The beginnings of a new European civilization

Marija Gimbutas believes " that the discontinuity of the Varna, Karanowo, Vinča and Lengyel cultures in their main settlement areas and the large population shifts indirect evidence for a disaster of such massive scale are in the north and north- west, that they do not can be explained by possible climatic changes, soil exhaustion, or epidemics for which there is no evidence for the second half of the 5th millennium BC. Direct evidence was however found for an invasion of equestrian warriors, not only by the remains of burial mounds that were created for a single man, but because at that time emerged a " whole complex " of cultural traits, which was characteristic for the development of Kurgankultur. "

According to John Chapman " was time not too long ago generally accepted that steppe nomads from the northern Pontusgebiet in the Balkans of the sophisticated society of the Copper Age to an end translated by an invasion that built their settlements on the tell ( settlement mounds ), an autonomous copper metallurgy possessed and as grandest climax, the cemetery of Varna with its stunning early art products created from gold.

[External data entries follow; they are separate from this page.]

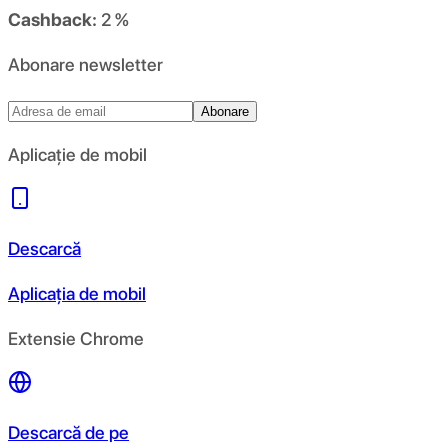
Cashback:
2 %
Abonare newsletter
Abonare
Aplicație de mobil
Descarcă
Aplicația de mobil
Extensie Chrome
Descarcă de pe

Now the views are completely changed and it is the Warnakomplex and associated communities, which are held responsible for the rise of the funeral rites marked by extremely rich grave goods as a result of the spread of agriculture. "

Museums, exhibitions

The artifacts are exhibited in the Archaeological Museum Varna and at the National History Museum in Sofia. 2006, several gold objects were shown in a major national exhibition of antique gold treasures in Sofia and Varna. The exhibition tour " The Gold of Varna " began in 1973. It was integrated into the national exhibition " The Gold of the Thracian horseman " in the 1970s in many of the world 's leading museums and exhibitions shown. In 1982 she achieved in Japan for 7 months under the title " The oldest gold in the world - The first European civilization ' great publicity, two TV documentaries emerged in the sequence. In the 1980s and 1990s, gold objects were exhibited from Varna including in Canada, Germany, France, Italy and Israel. The National Geographic Magazine in December 2006 brought a controversial cover story on the "gold rush in Bulgaria".